* WHAT YOU SHOULD DO *
Every record shown here must be duplicated without change.

──────── EXTRACTED INFORMATION

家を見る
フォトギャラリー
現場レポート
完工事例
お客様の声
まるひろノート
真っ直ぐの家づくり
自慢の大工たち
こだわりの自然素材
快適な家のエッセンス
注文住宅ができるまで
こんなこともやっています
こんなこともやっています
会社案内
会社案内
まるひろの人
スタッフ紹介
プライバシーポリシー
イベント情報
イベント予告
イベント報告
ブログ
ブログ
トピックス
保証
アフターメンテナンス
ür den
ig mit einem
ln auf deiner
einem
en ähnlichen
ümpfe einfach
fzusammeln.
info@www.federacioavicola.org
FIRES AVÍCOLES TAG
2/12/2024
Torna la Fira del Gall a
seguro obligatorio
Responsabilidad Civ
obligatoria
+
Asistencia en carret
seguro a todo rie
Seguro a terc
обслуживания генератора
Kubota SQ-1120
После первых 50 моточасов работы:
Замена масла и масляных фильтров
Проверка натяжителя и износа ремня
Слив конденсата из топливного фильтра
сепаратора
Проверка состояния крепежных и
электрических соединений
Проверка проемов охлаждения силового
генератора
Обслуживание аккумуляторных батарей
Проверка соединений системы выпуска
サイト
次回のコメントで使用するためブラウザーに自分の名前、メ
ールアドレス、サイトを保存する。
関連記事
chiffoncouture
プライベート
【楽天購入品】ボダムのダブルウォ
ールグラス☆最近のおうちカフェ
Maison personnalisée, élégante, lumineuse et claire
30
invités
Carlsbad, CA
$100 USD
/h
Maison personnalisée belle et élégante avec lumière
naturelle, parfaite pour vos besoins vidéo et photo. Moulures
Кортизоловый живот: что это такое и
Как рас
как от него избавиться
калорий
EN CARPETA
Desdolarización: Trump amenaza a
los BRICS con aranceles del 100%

────────────────

* ANSWER TO THIS TASK *
家を見る
フォトギャラリー
現場レポート
完工事例
お客様の声
まるひろノート
真っ直ぐの家づくり
自慢の大工たち
こだわりの自然素材
快適な家のエッセンス
注文住宅ができるまで
こんなこともやっています
こんなこともやっています
会社案内
会社案内
まるひろの人
スタッフ紹介
プライバシーポリシー
イベント情報
イベント予告
イベント報告
ブログ
ブログ
トピックス
保証
アフターメンテナンス
ür den
ig mit einem
ln auf deiner
einem
en ähnlichen
ümpfe einfach
fzusammeln.
info@www.federacioavicola.org
FIRES AVÍCOLES TAG
2/12/2024
Torna la Fira del Gall a
seguro obligatorio
Responsabilidad Civ
obligatoria
+
Asistencia en carret
seguro a todo rie
Seguro a terc
обслуживания генератора
Kubota SQ-1120
После первых 50 моточасов работы:
Замена масла и масляных фильтров
Проверка натяжителя и износа ремня
Слив конденсата из топливного фильтра
сепаратора
Проверка состояния крепежных и
электрических соединений
Проверка проемов охлаждения силового
генератора
Обслуживание аккумуляторных батарей
Проверка соединений системы выпуска
サイト
次回のコメントで使用するためブラウザーに自分の名前、メ
ールアドレス、サイトを保存する。
関連記事
chiffoncouture
プライベート
【楽天購入品】ボダムのダブルウォ
ールグラス☆最近のおうちカフェ
Maison personnalisée, élégante, lumineuse et claire
30
invités
Carlsbad, CA
$100 USD
/h
Maison personnalisée belle et élégante avec lumière
naturelle, parfaite pour vos besoins vidéo et photo. Moulures
Кортизоловый живот: что это такое и
Как рас
как от него избавиться
калорий
EN CARPETA
Desdolarización: Trump amenaza a
los BRICS con aranceles del 100%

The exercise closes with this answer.